Because the most extreme claims keep getting heard, there is a tendency for people to believe them and their worst-case scenarios. p.242

Final quote:

‘With each of the issues highlighted in this book the aim of the social justice campaigners has consistently been to take each one – gay, women, race, trans – that they can present as a rights grievance and make their case at its most inflammatory. Their desire is not to heal but to divide, not to placate but to inflame, not to dampen but to burn. In this again the last part of a Marxist substructure can be glimpsed. If you cannot rule a society – or pretend to rule it, or try to rule it and collapse everything – then you can do something else. In a society that is alive to its faults, and though imperfect remains a better option than anything else on offer, you sow doubt, division, animosity and fear.
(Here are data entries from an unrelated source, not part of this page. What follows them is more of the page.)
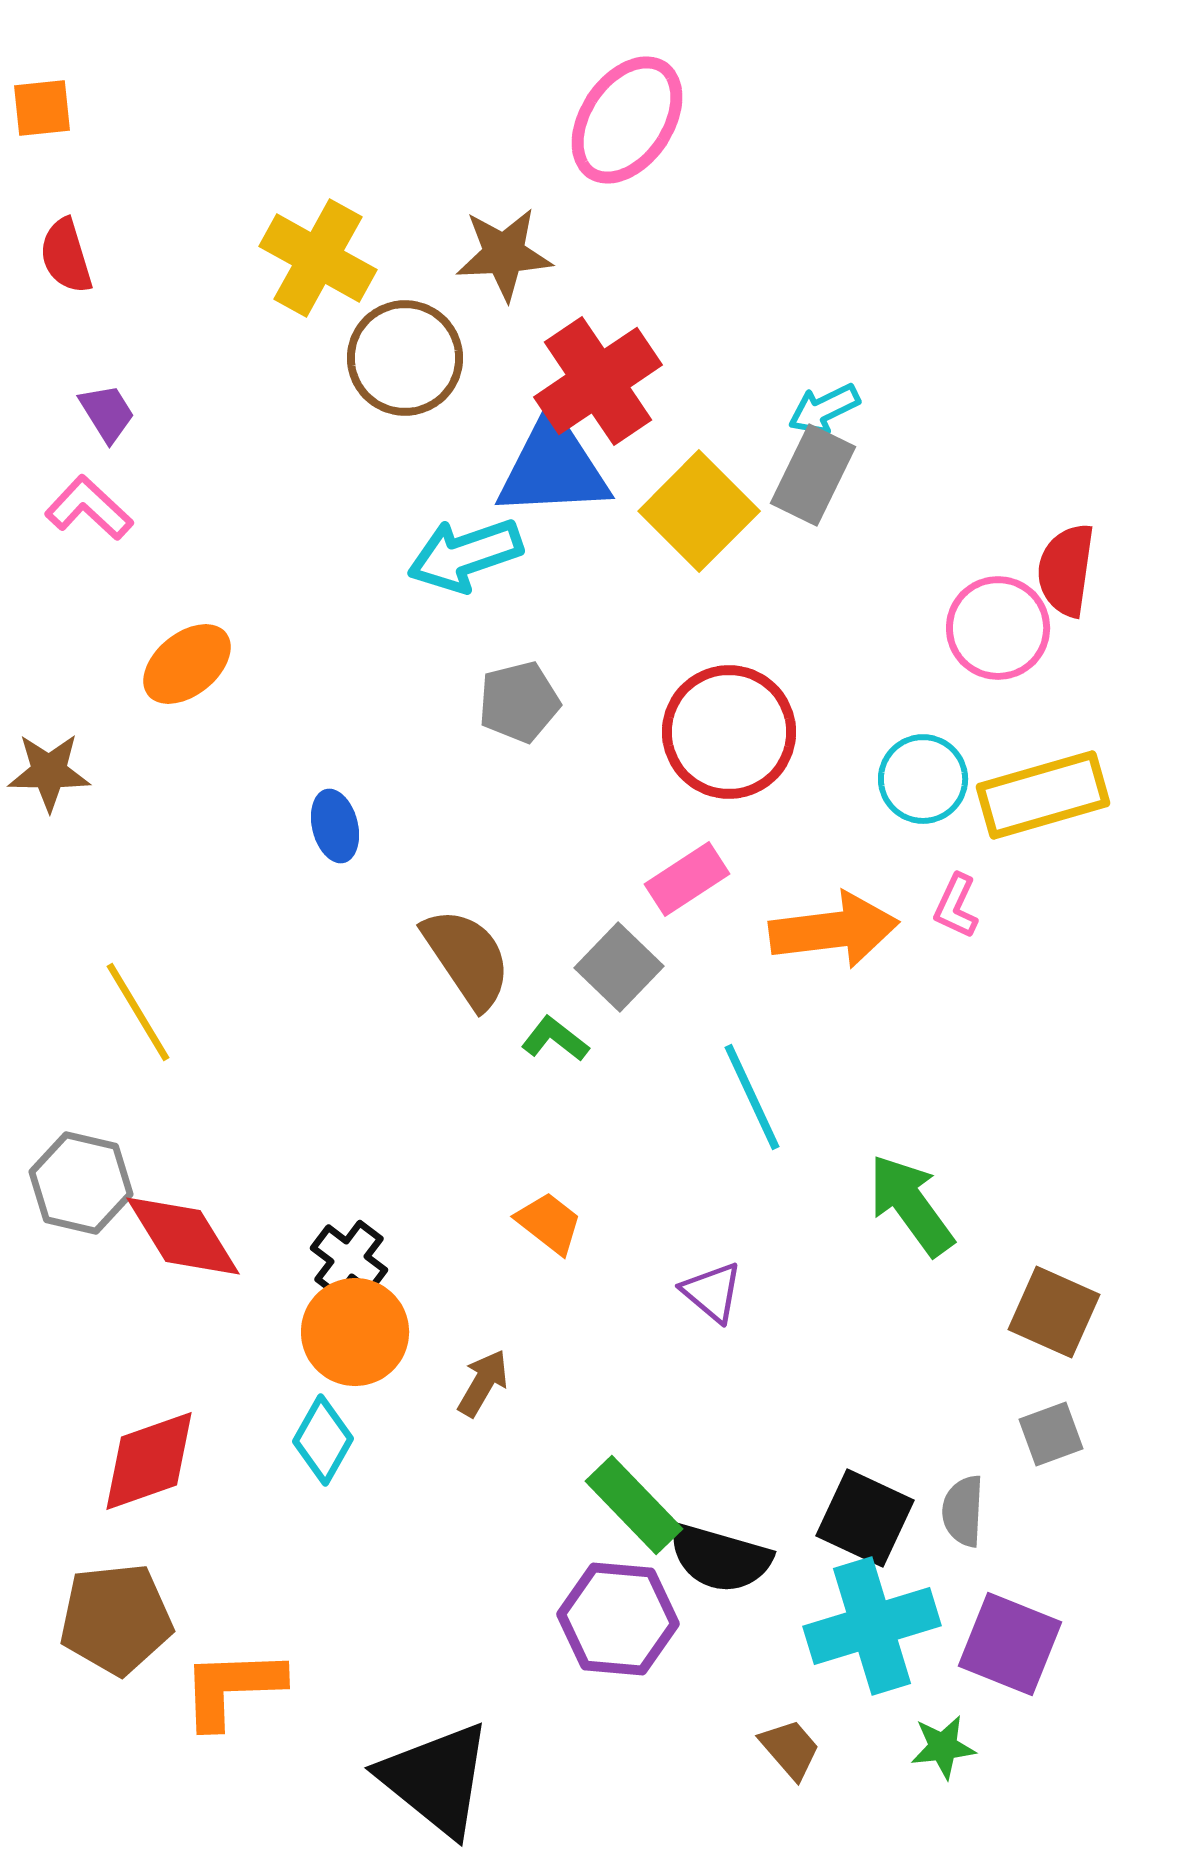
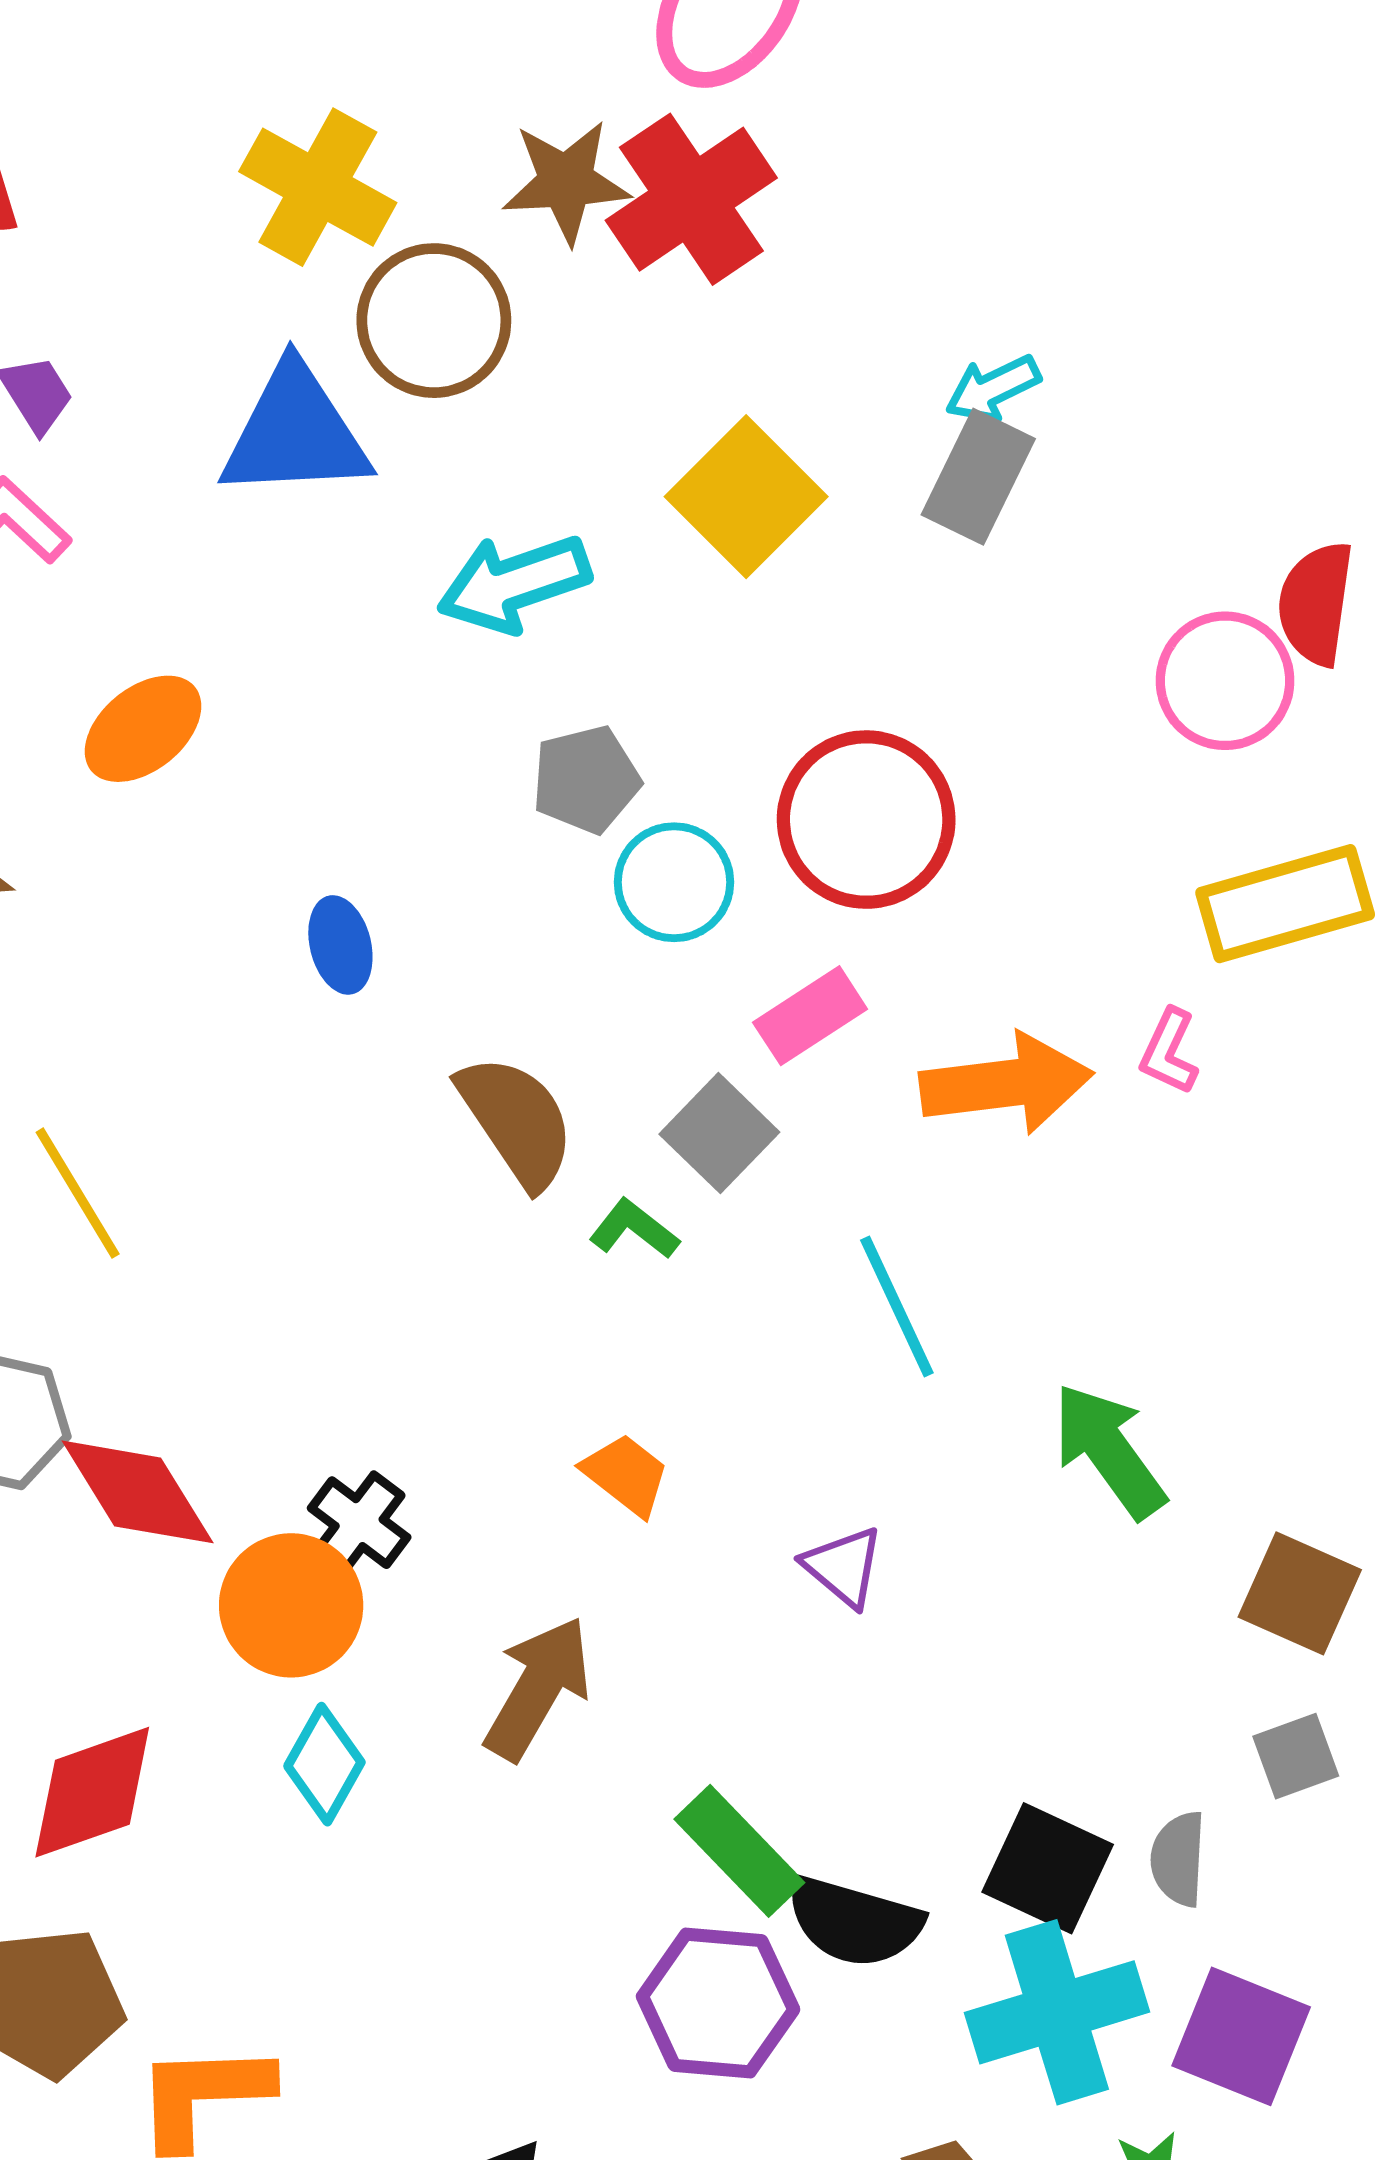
red cross: (598, 381) -> (691, 199), moved
blue triangle: (553, 467) -> (295, 433), moved
yellow square: (699, 511) -> (746, 497), moved
cyan circle: (923, 779) -> (674, 882), moved
orange circle: (355, 1332) -> (291, 1605), moved
brown arrow: (483, 1383) -> (538, 1688), size x1.6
Most effectively you can try to make people doubt absolutely everything. Make them doubt whether the society they live in is good at all (and it’s working – my comment). Make them doubt that people really are treated fairly. Make them doubt whether there are any such groupings as men or women. Make them doubt almost everything. And then present yourself as having the answers: the grand, overarching, interlocking set of answers that will bring everyone to some perfect place, the details of which will follow in the post (in other words there is no answer – my comment)’ Pp. 247-248.

Given the hot-button topics I thought the book is written quite sensitively. It’s not an aggressive book, but unfortunately what Murray can’t give you, and to be fair he doesn’t try, is any hope, or an objective truth claim to base that hope on. I don’t think he’s saying there’s no such thing as truth, I’m fairly sure he would say there is, but he can’t base it on anything. If there’s no God of truth, there can’t be any truth. The Lord Jesus said ‘I am the way, the truth, and the life.’ And so as Christians our hope is in God – the God of the Bible. But we do have to reach people with the Gospel of Christ; a world that is perishing and drowning in its own particular madness. This book describes the world, or some of it anyway, that desperately needs the Gospel.